Does anyone have any practical examples of programmatically drawing icons as vectors in KML? Specifically, I have data with a magnitude and an azimuth at given coordinates, and I would like to have icons (or another graphical element) generated based on these values.

Some thoughts on how I might approach it:

  1. Image directory (a brute force way): Make an image director of 360 different image files (probably batch rotate a single image) each pointing in a cooresponding azimuth. I've seen things like "Excel to KML," but am looking for code that I can use within a program, rather than a web utility. Issue: Arrow does not contain magnitude context, so that would have to be a label. I'd rather dynamically lengthen the arrow.

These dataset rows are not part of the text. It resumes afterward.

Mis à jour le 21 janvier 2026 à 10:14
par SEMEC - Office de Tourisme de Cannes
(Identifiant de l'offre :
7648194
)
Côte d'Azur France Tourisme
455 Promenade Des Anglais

  2. Line creation in KML: Perhaps create a formula that creates a line with the origin at the coordinate points, with the length of the line proportional to the magnitute, and angled according to azimuth. There would then be two more lines, perhaps 30 degrees or so extending from the end of the previous line to make the arrow head. Issues: Not a separate image icon, so not sure how it would work in KML. Also not sure how easy it would be to generate this algorithm.

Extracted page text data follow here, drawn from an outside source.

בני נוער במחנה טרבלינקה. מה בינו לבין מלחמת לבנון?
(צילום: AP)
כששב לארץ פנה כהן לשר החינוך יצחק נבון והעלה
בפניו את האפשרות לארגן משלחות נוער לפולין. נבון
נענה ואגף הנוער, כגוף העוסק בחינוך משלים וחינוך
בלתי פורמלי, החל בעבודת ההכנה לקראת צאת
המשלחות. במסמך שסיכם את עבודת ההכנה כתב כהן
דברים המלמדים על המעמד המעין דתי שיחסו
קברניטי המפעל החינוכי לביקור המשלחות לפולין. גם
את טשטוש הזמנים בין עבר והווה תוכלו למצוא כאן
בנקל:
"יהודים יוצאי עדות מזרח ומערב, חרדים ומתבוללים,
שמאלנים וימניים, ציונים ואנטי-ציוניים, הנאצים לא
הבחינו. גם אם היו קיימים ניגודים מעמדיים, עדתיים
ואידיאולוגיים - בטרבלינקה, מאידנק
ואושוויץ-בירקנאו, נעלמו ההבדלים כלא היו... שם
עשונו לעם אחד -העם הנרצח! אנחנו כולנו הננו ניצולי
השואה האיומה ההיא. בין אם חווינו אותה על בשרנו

  3. Separate image generation: Perhaps create a PHP file that uses imagemagick or something similar to dynamically generate a .png file in a similar method to the above, and then link to the icon using the URI "domain.tld/imagegen.php?magnitude=magvalue&azimuth=azmvalue". Issue: Still have the problem of actually writing the algorithm for image generation.

So, the question: has anyone else come up with solutions for programmatic vector (rather than merely arrow) generation?

A: 

I've seen this done (in Fortran!) with a variant of option 1, but using only one image of an arrow and setting the size and direction using the KML IconStyle element.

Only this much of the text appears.